You don’t have to specify an ALGORITHM
when you define a view, and if you don’t, then it defaults to UNDEFINED
which allows the server to choose. One advantage of specifying an algorithm is that you always know which one will be used. Extra bonus, you get a warning if you ask for MERGE
and it can’t be done. Merge also doesn’t work if there are no tables in the view, so here’s a simple example:
mysql> CREATE ALGORITHM=MERGE VIEW test_view AS SELECT UUID_SHORT() AS a_big_number;
Query OK, 0 rows affected, 1 warning (0.05 sec)
We didn’t get an error but we did get a warning.
mysql> show warnings;
+---------+------+-------------------------------------------------------------------------------+
| Level | Code | Message |
+---------+------+-------------------------------------------------------------------------------+
| Warning | 1354 | View merge algorithm can't be used here for now (assumed undefined algorithm) |
+---------+------+-------------------------------------------------------------------------------+
1 row in set (0.00 sec)
This is, however, a perfectly legitimate and working view, that returns a different number each time:
mysql> select * from test_view;
+---------------------+
| a_big_number |
+---------------------+
| 2184556849028661248 |
+---------------------+
1 row in set (0.00 sec)
Define your view with ALGORITHM=MERGE
and if the server doesn’t like it, then that’s not a good candidate for a view in this application.

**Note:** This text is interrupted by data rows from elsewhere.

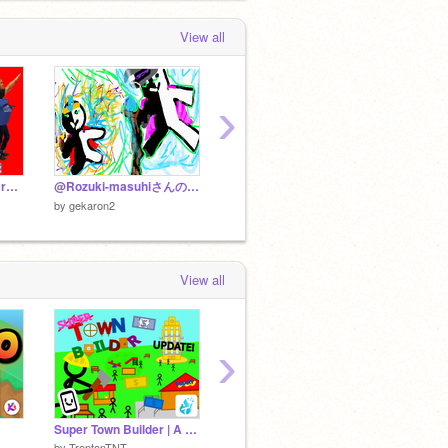
View all
›
うまお改造コンテスト remix
@Rozuki-masuhiさんのファンアート！
新たな幽霊キャラ
新たな
by
gekaron2
by
gekaron2
by
geka
View all
›
Super Town Builder | A Game | #games #all #trending #music
オンライン プラットフォーマー ゲーム
ダダサ
by
TrentonTNT
by
YY-H
by
nemut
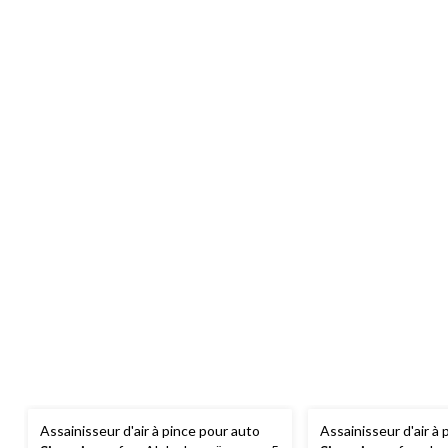
Assainisseur d'air à pince pour auto
Assainisseur d'air à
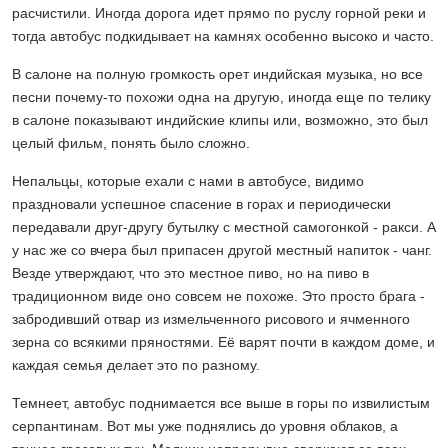
расчистили. Иногда дорога идет прямо по руслу горной реки и
тогда автобус подкидывает на камнях особенно высоко и часто.
В салоне на полную громкость орет индийская музыка, но все
песни почему-то похожи одна на другую, иногда еще по телику
в салоне показывают индийские клипы или, возможно, это был
целый фильм, понять было сложно.
Непальцы, которые ехали с нами в автобусе, видимо
праздновали успешное спасение в горах и периодически
передавали друг-другу бутылку с местной самогонкой - ракси. А
у нас же со вчера был припасен другой местный напиток - чанг.
Везде утверждают, что это местное пиво, но на пиво в
традиционном виде оно совсем не похоже. Это просто брага -
забродивший отвар из измельченного рисового и ячменного
зерна со всякими пряностями. Её варят почти в каждом доме, и
каждая семья делает это по разному.
Темнеет, автобус поднимается все выше в горы по извилистым
серпантинам. Вот мы уже поднялись до уровня облаков, а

Note, though, that this doesn’t mean the TEMPTABLE
algorithm isn’t without its benefits also… but if you are going to SELECT
from your view WHERE
some condition applies to the fields in the underlying tables, TEMPTABLE
prevents those conditions from “pushing through” the view definition. Instead, they’re applied to the result after the temporary table is derived, and of course that temporary table has no indexes.
Your “bonus” does not seem unusually complicated, either.
Take the Option 2 query and modify it:
SELECT content.id AS content_id,
COALESCE(url_tag.tag_id, question_tag.tag_id) AS tag_id,
category_tag.category_id
FROM `content`
LEFT JOIN url_tag ON content.url_id = url_tag.url_id
LEFT JOIN question_tag ON content.question_id = question_tag.question_id
LEFT JOIN category_tag on category_tag.tag_id = COALESCE(url_tag.tag_id, question_tag.tag_id)
WHERE COALESCE(url_tag.tag_id, question_tag.tag_id) IS NOT NULL
If you don’t want to eliminate untagged content, remove the WHERE
clause.
To select for a specific content.id, put that in the WHERE
clause.
If you get duplicate categories because of the relationships between category and tag then you’ll need SELECT DISTINCT
but don’t put that inside the view, because that isn’t compatible with MERGE
either.